Tingkat utang di pasar negara berkembang dan ekonomi berkembang telah meningkat pada laju tercepat dalam tiga dekade, kata laporan itu, dan sementara pertumbuhan di negara berpenghasilan rendah diproyeksikan akan menguat pada tahun 2022 menjadi 4,9 persen dan pada tahun 2023 menjadi 5,9 persen, pendapatan per kapita diperkirakan akan meningkat untuk tetap di bawah tingkat pra-pandemi tahun ini di setengah dari mereka.
Pada tahun 2022 saja, negara-negara termiskin menghadapi USD 35 miliar dalam pembayaran layanan utang kepada kreditur bilateral dan swasta resmi, dengan lebih dari 40 persennya jatuh tempo ke China, setelah pembekuan pembayaran utang berakhir tahun lalu, ujar Malpass.
“Risiko default yang tidak teratur tumbuh; pengetatan kebijakan moneter di negara maju akan memiliki efek riak,” ungkapnya, seperti dilansir dari TRTWorld, Selasa (12/1).

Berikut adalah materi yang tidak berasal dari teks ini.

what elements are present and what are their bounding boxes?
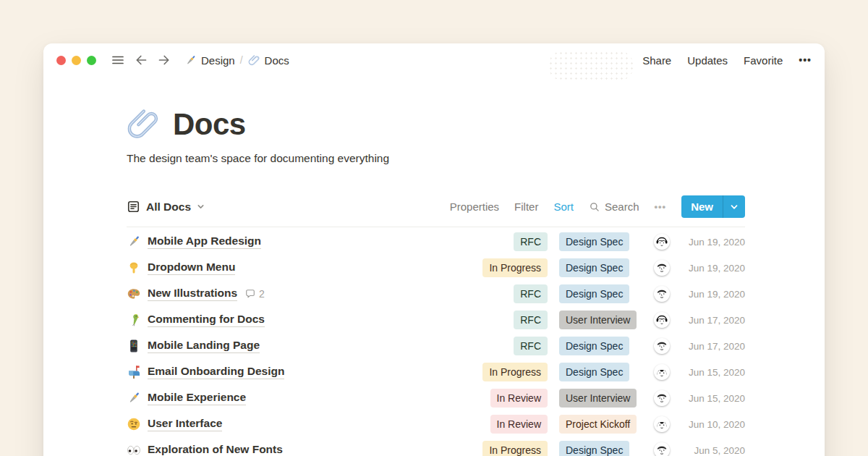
table-row[interactable]: Commenting for Docs RFC User Interview J… <box>127 307 745 333</box>
edited-date: Jun 19, 2020 <box>676 237 745 248</box>
toolbar-tools: Properties Filter Sort Search ••• New <box>450 195 745 218</box>
edited-date: Jun 17, 2020 <box>676 341 745 352</box>
favorite-button[interactable]: Favorite <box>744 54 783 67</box>
type-tag: Design Spec <box>559 363 629 381</box>
type-tag: Design Spec <box>559 337 629 355</box>
doc-title-link[interactable]: Mobile Experience <box>148 391 246 405</box>
breadcrumb-item-design[interactable]: Design <box>184 54 235 67</box>
blurred-placeholder <box>548 51 634 81</box>
status-tag: RFC <box>514 337 548 355</box>
table-row[interactable]: Email Onboarding Design In Progress Desi… <box>127 359 745 385</box>
avatar <box>654 260 670 276</box>
page-header: Docs <box>127 107 745 142</box>
new-dropdown-button[interactable] <box>723 195 745 218</box>
doc-title-link[interactable]: Exploration of New Fonts <box>148 443 283 456</box>
doc-emoji-icon <box>127 261 141 275</box>
avatar <box>654 390 670 406</box>
breadcrumb-item-docs[interactable]: Docs <box>248 54 289 67</box>
breadcrumb-label: Docs <box>265 54 289 67</box>
doc-title-link[interactable]: Dropdown Menu <box>148 261 235 275</box>
doc-title-link[interactable]: Commenting for Docs <box>148 313 265 327</box>
back-arrow-icon[interactable] <box>134 53 148 67</box>
edited-date: Jun 17, 2020 <box>676 315 745 326</box>
close-window-button[interactable] <box>56 56 66 65</box>
avatar <box>654 364 670 380</box>
table-row[interactable]: New Illustrations 2 RFC Design Spec Jun … <box>127 281 745 307</box>
search-button[interactable]: Search <box>589 200 639 213</box>
breadcrumb: Design / Docs <box>184 54 289 67</box>
table-row[interactable]: Exploration of New Fonts In Progress Des… <box>127 437 745 456</box>
status-tag: In Progress <box>482 258 548 277</box>
doc-title-link[interactable]: Email Onboarding Design <box>148 365 284 379</box>
doc-title-link[interactable]: New Illustrations <box>148 287 237 301</box>
page-title: Docs <box>173 107 246 142</box>
doc-title-link[interactable]: Mobile Landing Page <box>148 339 260 353</box>
status-tag: In Progress <box>482 441 548 456</box>
sidebar-menu-icon[interactable] <box>111 53 125 67</box>
window-topbar: Design / Docs Share Updates Favorite ••• <box>43 43 825 77</box>
doc-title-link[interactable]: User Interface <box>148 417 222 431</box>
list-view-icon <box>127 200 140 214</box>
doc-emoji-icon <box>127 235 141 249</box>
table-row[interactable]: User Interface In Review Project Kickoff… <box>127 411 745 437</box>
docs-table: Mobile App Redesign RFC Design Spec Jun … <box>127 229 745 456</box>
toolbar-more-icon[interactable]: ••• <box>655 201 667 212</box>
paintbrush-icon <box>184 54 197 67</box>
table-row[interactable]: Mobile App Redesign RFC Design Spec Jun … <box>127 229 745 255</box>
view-selector[interactable]: All Docs <box>127 200 205 214</box>
paperclip-icon <box>248 54 260 67</box>
avatar <box>654 312 670 328</box>
new-button[interactable]: New <box>681 195 723 218</box>
traffic-lights <box>56 56 96 65</box>
chevron-down-icon <box>197 203 205 211</box>
doc-emoji-icon <box>127 391 141 405</box>
properties-button[interactable]: Properties <box>450 200 499 213</box>
minimize-window-button[interactable] <box>72 56 81 65</box>
edited-date: Jun 10, 2020 <box>676 419 745 430</box>
doc-emoji-icon <box>127 339 141 353</box>
search-icon <box>589 201 600 213</box>
status-tag: In Review <box>490 389 548 408</box>
table-row[interactable]: Mobile Experience In Review User Intervi… <box>127 385 745 411</box>
status-tag: RFC <box>514 311 548 329</box>
avatar <box>654 442 670 456</box>
table-row[interactable]: Mobile Landing Page RFC Design Spec Jun … <box>127 333 745 359</box>
more-options-icon[interactable]: ••• <box>799 54 812 66</box>
chevron-down-icon <box>730 203 739 211</box>
comment-count: 2 <box>259 288 265 300</box>
comment-bubble-icon <box>244 288 256 300</box>
status-tag: RFC <box>514 232 548 251</box>
search-label: Search <box>605 200 639 213</box>
type-tag: Design Spec <box>559 232 629 251</box>
status-tag: In Review <box>490 415 548 434</box>
doc-emoji-icon <box>127 443 141 456</box>
app-window: Design / Docs Share Updates Favorite •••… <box>43 43 825 456</box>
status-tag: RFC <box>514 284 548 303</box>
edited-date: Jun 19, 2020 <box>676 263 745 274</box>
doc-emoji-icon <box>127 313 141 327</box>
avatar <box>654 338 670 354</box>
breadcrumb-label: Design <box>201 54 235 67</box>
type-tag: Design Spec <box>559 258 629 277</box>
doc-title-link[interactable]: Mobile App Redesign <box>148 235 261 249</box>
edited-date: Jun 5, 2020 <box>676 445 745 456</box>
topbar-actions: Share Updates Favorite ••• <box>642 54 812 67</box>
forward-arrow-icon[interactable] <box>157 53 171 67</box>
type-tag: User Interview <box>559 389 637 408</box>
page-subtitle: The design team's space for documenting … <box>127 152 745 165</box>
edited-date: Jun 15, 2020 <box>676 367 745 378</box>
type-tag: User Interview <box>559 311 637 329</box>
updates-button[interactable]: Updates <box>687 54 728 67</box>
share-button[interactable]: Share <box>642 54 671 67</box>
filter-button[interactable]: Filter <box>514 200 538 213</box>
avatar <box>654 416 670 432</box>
type-tag: Design Spec <box>559 441 629 456</box>
doc-emoji-icon <box>127 287 141 301</box>
doc-emoji-icon <box>127 365 141 379</box>
view-label: All Docs <box>146 200 191 214</box>
zoom-window-button[interactable] <box>87 56 96 65</box>
paperclip-icon <box>127 107 161 142</box>
sort-button[interactable]: Sort <box>553 200 574 213</box>
doc-emoji-icon <box>127 417 141 431</box>
table-row[interactable]: Dropdown Menu In Progress Design Spec Ju… <box>127 255 745 281</box>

Lebih lanjut, ia mengulangi seruannya untuk reformasi kerangka umum yang diluncurkan oleh Kelompok 20 ekonomi utama dan Klub kreditur resmi Paris pada November 2020.
Keringan Hutang
Kerangka kerja ini bertujuan untuk memberikan keringanan utang terutama melalui perpanjangan jatuh tempo dan pengurangan suku bunga untuk negara-negara yang memenuhi syarat moratorium pembayaran di bawah Inisiatif Penangguhan Layanan Utang (DSSI), tetapi kemajuannya lamban.
“Pengurangan utang yang dalam sangat dibutuhkan untuk negara-negara miskin. Jika kita menunggu terlalu lama, itu akan terlambat,” ungkap Malpass.
Selain itu, ia menyerukan diakhirinya perjanjian kerahasiaan yang sering diminta oleh China dan kreditur lainnya, serta aturan yang jelas untuk menilai dan menegakkan perlakuan yang sebanding di antara semua kreditur.
Tindakan Cepat
Malpass mengatakan menambahkan klausul tindakan kolektif agregat ke semua instrumen utang resmi dan sektor swasta yang baru dapat membantu menyeimbangkan kembali kekuatan antara negara-negara debitur dan kreditur.
Dia mengatakan pekerjaan yang lebih cepat diperlukan untuk restrukturisasi utang, mencatat bahwa Chad, negara pertama yang meminta perawatan di bawah kerangka kerja satu tahun lalu, masih menunggu untuk menyelesaikan prosesnya.
Sejauh ini hanya tiga negara yang meminta restrukturisasi utang, tetapi negara lain membutuhkan bantuan.
Malpass mengatakan dia sangat optimis tentang kemajuan masalah utang di bawah kepemimpinan Indonesia di G20, percakapan baru-baru ini dengan pejabat China, dan minat yang besar dalam investasi di negara-negara seperti Chad, Zambia dan Sri Lanka, jika struktur utang mereka dapat distabilkan.
Negara-negara debitur juga perlu menopang kerangka fiskal dan meningkatkan transparansi utang, ungkap laporan itu.
Tingkat utang yang tinggi dan meningkat membuat pasar dan institusi semakin rentan terhadap tekanan keuangan, terutama di negara-negara di mana posisi fiskal yang lemah dan utang negara yang tinggi memberikan lebih sedikit ruang untuk tanggapan yang efektif.
Bank Dunia menyoroti China, di mana tekanan keuangan dapat memicu deleveraging yang tidak teratur dari sektor properti.
“Episode deleveraging yang bergejolak dapat menyebabkan penurunan berkepanjangan di sektor real estat, dengan dampak ekonomi yang signifikan melalui harga rumah yang lebih rendah, berkurangnya kekayaan rumah tangga, dan jatuhnya pendapatan pemerintah daerah,” ungkapnya.